C’était jour de fête au village aujourd’hui. Gilles Guay, notre patriarche québécois, s’est retrouvé avec 72 automnes derrière la cravate au lever du corps en ce dimanche matin. Évidemment, cet événement n’allait pas passer inaperçu. Lise, sa charmante épouse de toujours s’est occupée personnellement de souligner l’événement en invitant quelques amis au restaurant Mels Diner de Cape Coral, pour un souper de groupe. Au retour, un monstrueux gâteau au chocolat nous attendait à leur caravane, histoire de bien terminer cette journée dans la bonne humeur et la panse bien remplie.

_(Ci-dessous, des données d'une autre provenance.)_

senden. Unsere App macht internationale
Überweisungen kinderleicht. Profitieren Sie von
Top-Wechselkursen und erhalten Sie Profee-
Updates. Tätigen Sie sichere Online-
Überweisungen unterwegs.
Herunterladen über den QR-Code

Saviez-vous que l’ami Gilles était un adepte du yoga depuis plusieurs années? Si vous le croisez, demandez-lui une démonstration live, de son étonnante souplesse pour un spécimen de son âge. Vous serez étonné de la flexion de son corps vers l’avant, jambes bien droites et touchant le sol avec les deux paumes de ses mains, doigts bien écartelés… Une vraie prosternation. Pour un vieux de 72 ans, il n’est pas si mal le bonhomme. On lui souhaite encore plusieurs hivers à passer avec nous, au pays des gougounes.

Pendant ce temps, la vie continue à Pioneer Village. Un mois s’est déjà écoulé depuis notre arrivée et il est passé très rapidement. Quant au soleil, je crois bien qu’il est resté accroché au-dessus de notre région puisqu’il n’a pas plu depuis qu’on est ici. Il y a bien quelques nuages qui apparaissent ou jettent un peu d’ombre de temps à autre, mais absolument rien pour écrire à sa mère. Pour les prochains jours le soleil devrait encore être de la partie, avec de faibles probabilités d’averses de l’ordre de 20%. Aussi bien dire qu’on en aura pas. Il faut cependant arroser un peu les végétaux, histoire de rentabiliser notre investissement et le maintenir en vie.

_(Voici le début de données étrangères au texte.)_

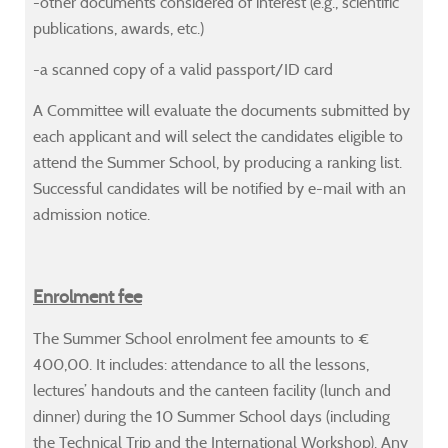
-other documents considered of interest (e.g., scientific
publications, awards, etc.)
-a scanned copy of a valid passport/ID card
A Committee will evaluate the documents submitted by
each applicant and will select the candidates eligible to
attend the Summer School, by producing a ranking list.
Successful candidates will be notified by e-mail with an
admission notice.
Enrolment fee
The Summer School enrolment fee amounts to €
400,00. It includes: attendance to all the lessons,
lectures’ handouts and the canteen facility (lunch and
dinner) during the 10 Summer School days (including
the Technical Trip and the International Workshop). Any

Peu à peu, les sites trouvent preneurs. Je dirais que l’achalandage est moindre que les autres années. Pour les habitués qui étaient ici l’hiver dernier, les terrains inondés ne trouvent pas preneurs très rapidement, même s’il ne reste aucune trace des profonds sillons laissés au printemps. Certains ont annulé alors que d’autres projettent d’arriver en début d’année. On verra bien.

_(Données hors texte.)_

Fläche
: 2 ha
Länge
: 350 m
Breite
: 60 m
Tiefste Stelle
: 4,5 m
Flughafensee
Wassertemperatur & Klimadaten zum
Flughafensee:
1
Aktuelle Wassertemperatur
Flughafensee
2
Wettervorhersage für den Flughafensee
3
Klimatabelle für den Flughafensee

2016-12-27-002aIl faut dire que le taux de change, frisant les 40%, est un obstacle qui est sur toutes les lèvres et qui alimentent certaines conversations. C’est normal et les dépenses demandent obligatoirement un contrôle plus serré. Mais bon, on n’a pas de neige et c’est ce qui compte. Déambuler en gougounes, culottes courtes et petit t-shirt léger chaque jour de l’hiver, c’est la belle vie qu’on souhaite à tout le monde de goûter un jour… Comme ce délicieux gâteau!